Le méfait n'ayant pas cessé, le chef convoqua de nouveau
son
peuple. " Je vous en prie, implora-t-il, les vols doivent cesser.
La
situation envenime nos relations et cause du tort à tous. La
pénalité vient d'augmenter à trente
coups de fouet".
Malgré tout, les vols se poursuivirent. Une fois de plus,
le
chef réunit les siens. "S'il vous plaît, je vous en supplie, pour
votre
bien, ces vols doivent prendre fin. Le mal qu'ils causent
est tellement
grand. J'augmente la peine à quarante coups de fouet".
Les membres de la
tribu connaissaient le grand amour que leur chef
leur portait, mais seulement
ceux qui se tenaient près de lui purent
observer une larme couler doucement
sur son visage lorsqu'il congédia
le rassemblement.
Finalement, un homme vint lui annoncer qu'on avait surpris
le
voleur en flagrant délit. La nouvelle s'étant vite répandue,
tous
s'étaient regroupés pour savoir de qui il
s'agissait.
À l'unisson, la foule exprima une exclamation de surprise
en
voyant le voleur s'approcher, escorté par deux gardes. De même,
le
visage du chef de la tribu s'affaissa sous le choc et le chagrin
lorsqu'il reconnut sa propre mère,
avancée en âge et tout frêle.
"Que fera-t-il?", se demandèrent les gens alors que leurs
paroles
se transformaient en murmures. Appliquera-t-il la pénalité
prescrite
par la loi ou laissera-t-il son amour pour sa mère l'emporter?

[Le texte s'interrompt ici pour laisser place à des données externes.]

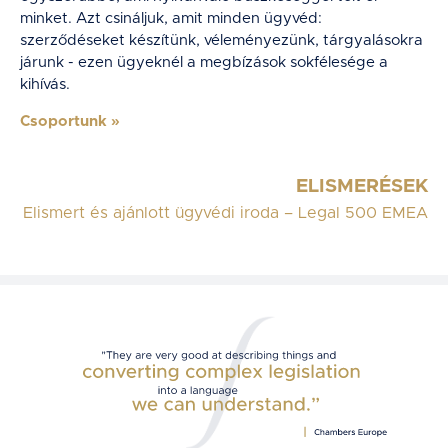
minket. Azt csináljuk, amit minden ügyvéd:
szerződéseket készítünk, véleményezünk, tárgyalásokra
járunk - ezen ügyeknél a megbízások sokfélesége a
kihívás.
Csoportunk
»
ELISMERÉSEK
Elismert és ajánlott ügyvédi iroda – Legal 500 EMEA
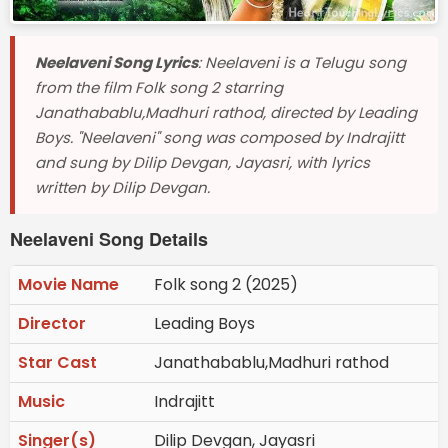
Neelaveni Song Lyrics
: Neelaveni is a Telugu song
from the film Folk song 2 starring
Janathabablu,Madhuri rathod, directed by Leading
Boys. "Neelaveni" song was composed by Indrajitt
and sung by Dilip Devgan, Jayasri, with lyrics
written by Dilip Devgan.
Neelaveni Song Details
Movie Name
Folk song 2 (2025)
Director
Leading Boys
Star Cast
Janathabablu,Madhuri rathod
Music
Indrajitt
Singer(s)
Dilip Devgan, Jayasri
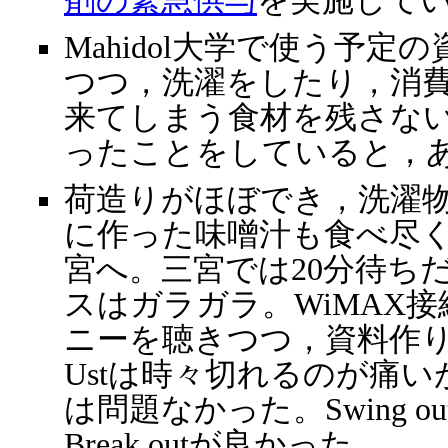
剤の緊急供与
を実施して
Mahidol大学で使う予
つつ，洗濯をしたり，消
来てしまう食材を残さな
ったことをしていると，
荷造りがほぼでき，洗濯
に作った味噌汁も食べ尽くし
宮へ。三宮では20分待ち
スはガラガラ。WiMAX接
ニーを聴きつつ，資料作
Ustは時々切れるのが痛
は問題なかった。Swing out
Break outが良かった。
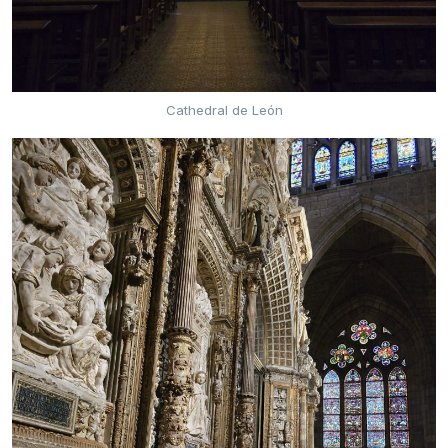
Cathedral de León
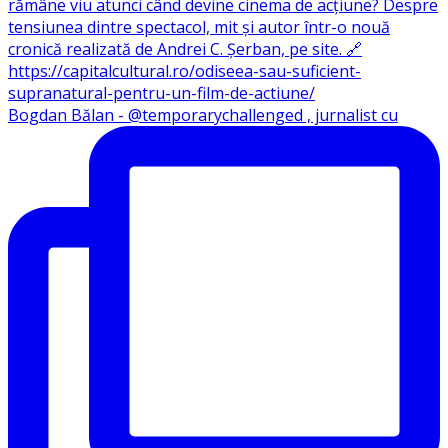
Bogdan Bălan - @temporarychallenged , jurnalist cu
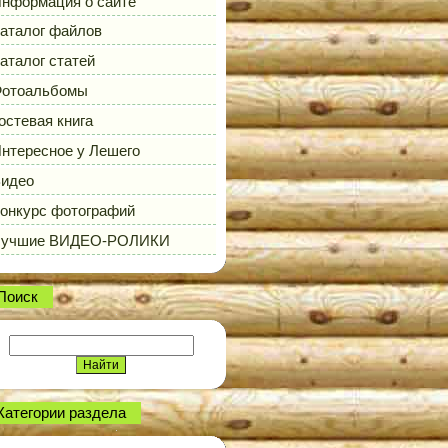
нформация о сайте
аталог файлов
аталог статей
отоальбомы
остевая книга
нтересное у Лешего
идео
онкурс фотографий
Лучшие ВИДЕО-РОЛИКИ
Поиск
Категории раздела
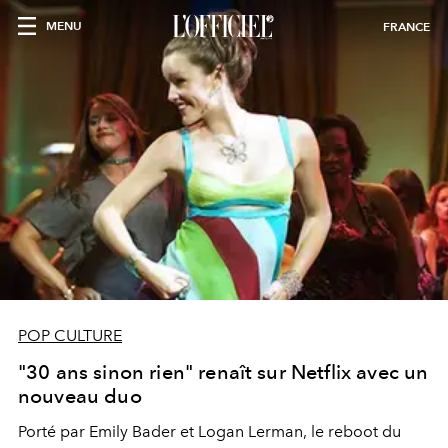
MENU
FRANCE
POP CULTURE
"30 ans sinon rien" renaît sur Netflix avec un
nouveau duo
Porté par Emily Bader et Logan Lerman, le reboot du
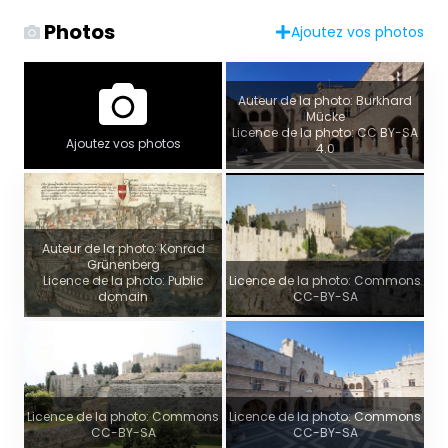
Photos
Ajoutez vos photos
Auteur de la photo: Burkhard
Mücke
Licence de la photo: CC BY-SA
Ajoutez vos photos
4.0
Auteur de la photo: Konrad
Grünenberg
Licence de la photo: Public
Licence de la photo: Commons
domain
CC-BY-SA
Licence de la photo: Commons
Licence de la photo: Commons
CC-BY-SA
CC-BY-SA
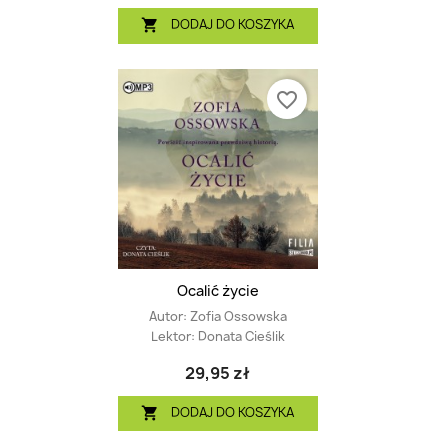
DODAJ DO KOSZYKA

favorite_border
Ocalić życie
Autor:
Zofia Ossowska
Lektor:
Donata Cieślik
29,95 zł
DODAJ DO KOSZYKA

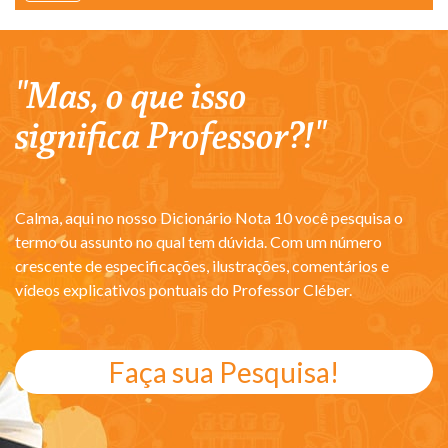
"Mas, o que isso
significa Professor?!"
Calma, aqui no nosso Dicionário Nota 10 você pesquisa o
termo ou assunto no qual tem dúvida. Com um número
crescente de especificações, ilustrações, comentários e
vídeos explicativos pontuais do Professor Cléber.
Faça sua Pesquisa!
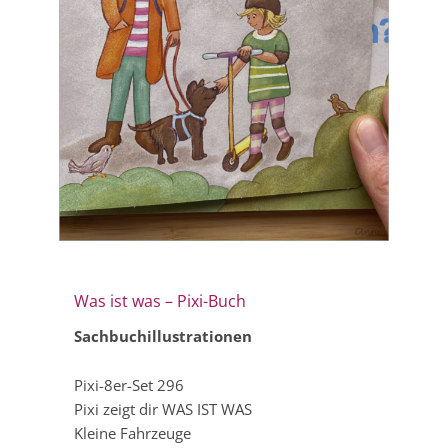
Was ist was – Pixi-Buch
Sachbuchillustrationen
Pixi-8er-Set 296
Pixi zeigt dir WAS IST WAS
Kleine Fahrzeuge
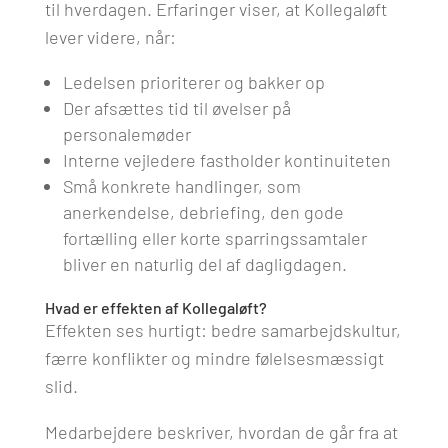
til hverdagen. Erfaringer viser, at Kollegaløft
lever videre, når:
Ledelsen prioriterer og bakker op
Der afsættes tid til øvelser på
personalemøder
Interne vejledere fastholder kontinuiteten
Små konkrete handlinger, som
anerkendelse, debriefing, den gode
fortælling eller korte sparringssamtaler
bliver en naturlig del af dagligdagen.
Hvad er effekten af Kollegaløft?
Effekten ses hurtigt: bedre samarbejdskultur,
færre konflikter og mindre følelsesmæssigt
slid.
Medarbejdere beskriver, hvordan de går fra at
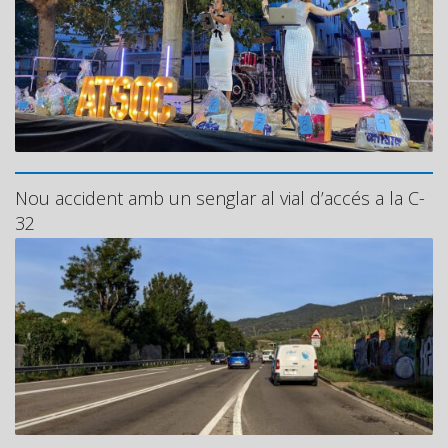
Nou accident amb un senglar al vial d’accés a la C-
32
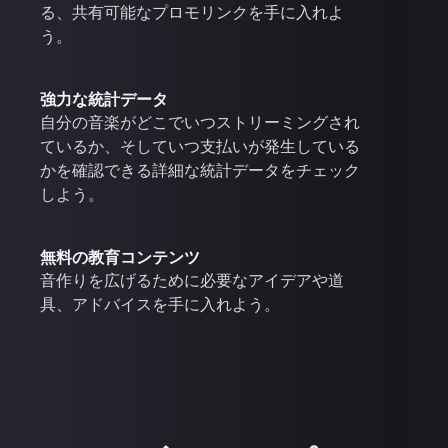
る、共有可能なプロモリンクを手に入れよ
う。
強力な統計データ
自分の音楽がどこでいつストリーミングされ
ているか、そしていつ支払いが発生している
かを確認できる詳細な統計データをチェック
しよう。
無料の教育コンテンツ
音作りを広げるために必要なアイデアや道
具、アドバイスを手に入れよう。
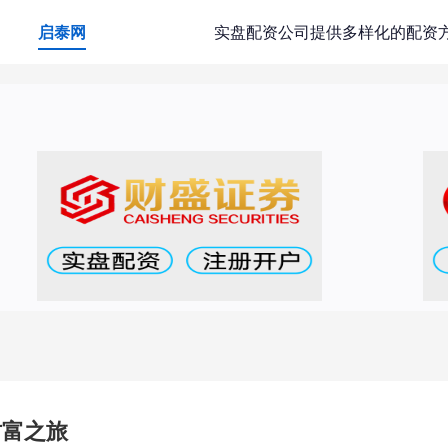
启泰网
实盘配资公司提供多样化的配资
财富之旅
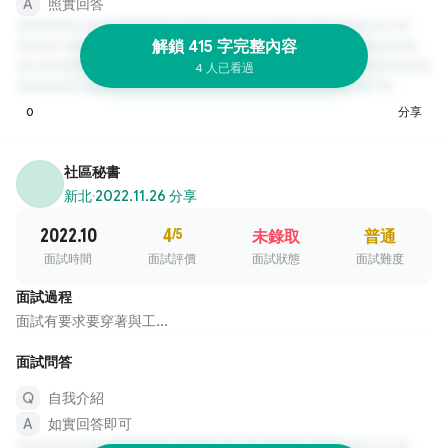
照實回答
解鎖 415 字完整內容
4 人已看過
0
分享
社區秘書
新北
·
2022.11.26 分享
2022.10
4
/5
未錄取
普通
面試時間
面試評價
面試狀態
面試難度
面試過程
面試有要求要穿著與工...
面試問答
自我介紹
如實回答即可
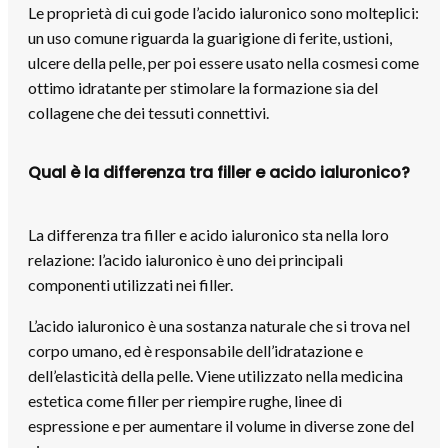
Le proprietà di cui gode l’acido ialuronico sono molteplici:
un uso comune riguarda la guarigione di ferite, ustioni,
ulcere della pelle, per poi essere usato nella cosmesi come
ottimo idratante per stimolare la formazione sia del
collagene che dei tessuti connettivi.
Qual è la differenza tra filler e acido ialuronico?
La differenza tra filler e acido ialuronico sta nella loro
relazione: l’acido ialuronico è uno dei principali
componenti utilizzati nei filler.
L’acido ialuronico è una sostanza naturale che si trova nel
corpo umano, ed è responsabile dell’idratazione e
dell’elasticità della pelle. Viene utilizzato nella medicina
estetica come filler per riempire rughe, linee di
espressione e per aumentare il volume in diverse zone del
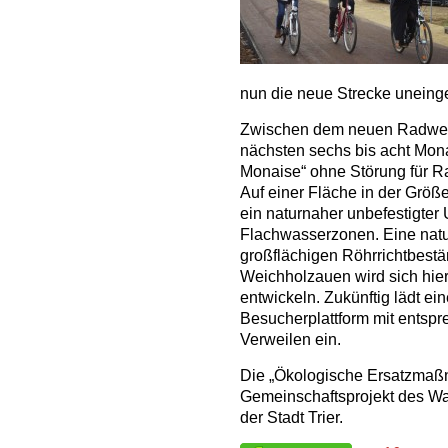
nun die neue Strecke uneing
Zwischen dem neuen Radweg 
nächsten sechs bis acht Mo
Monaise“ ohne Störung für R
Auf einer Fläche in der Größe
ein naturnaher unbefestigter
Flachwasserzonen. Eine natu
großflächigen Röhrrichtbes
Weichholzauen wird sich hier
entwickeln. Zukünftig lädt ei
Besucherplattform mit entspr
Verweilen ein.
Die „Ökologische Ersatzmaßn
Gemeinschaftsprojekt des Was
der Stadt Trier.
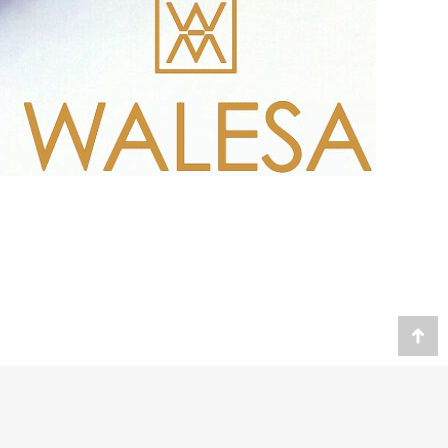
Website by
Cybernet int.
Go
to
To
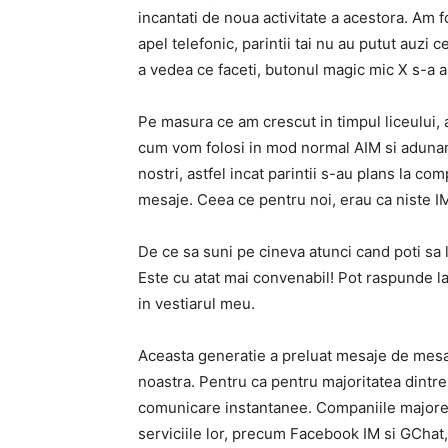
incantati de noua activitate a acestora. Am f
apel telefonic, parintii tai nu au putut auzi 
a vedea ce faceti, butonul magic mic X s-a as
Pe masura ce am crescut in timpul liceului, a
cum vom folosi in mod normal AIM si adunam 1
nostri, astfel incat parintii s-au plans la co
mesaje. Ceea ce pentru noi, erau ca niste IM-
De ce sa suni pe cineva atunci cand poti sa le
Este cu atat mai convenabil! Pot raspunde la
in vestiarul meu.
Aceasta generatie a preluat mesaje de mesaj
noastra. Pentru ca pentru majoritatea dintr
comunicare instantanee. Companiile majore 
serviciile lor, precum Facebook IM si GChat,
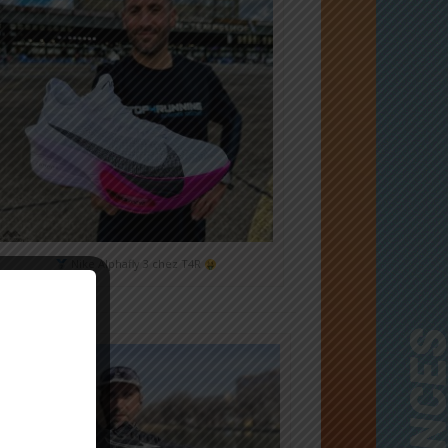
Nike Alphafly 3 chez T4R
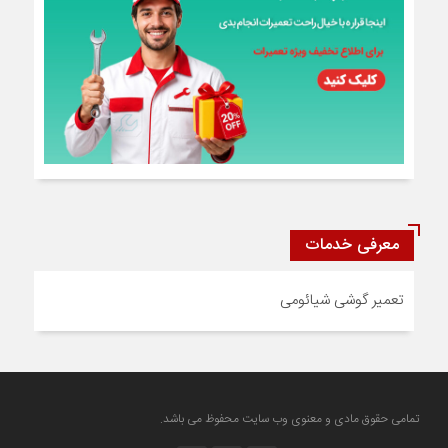
معرفی خدمات
تعمیر گوشی شیائومی
تمامی حقوق مادی و معنوی وب سایت محفوظ می باشد.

La
peuplade attendit en
chuchotant et en retenant son souffle.
Enfin, leur chef s'exprima d'une voix brisée, à peine plus
audible
qu'un murmure: "Peuple bien-aimé, pour notre sécurité et pour
notre
paix, nous devons infliger les quarante coups de fouet. La douleur
que
ce crime a causée est trop importante". Hochant la tête il fit
signe
aux gardes d'amener sa mère. L'un deux retira la robe de façon
à
exposer le dos osseux et tordu de la vieille dame. L'homme
désigné
s'avança et commença à dérouler
son fouet.
Au même moment, le chef fit un pas en avant et enleva sa
propre
robe, exposant ses larges épaules, chevronnées et solides.
Tendrement,
il enveloppa sa chère maman de ses bras, la protégeant de son
propre
corps. Gentiment, il murmura quelques mots contre la joue de sa
mère,
alors que ses larmes se mélangeaient aux siennes. Il hocha la tête
de
nouveau et le fouet le frappa et le frappa encore et
encore.
Un moment unique où amour et justice
s'unirent en parfaite harmonie.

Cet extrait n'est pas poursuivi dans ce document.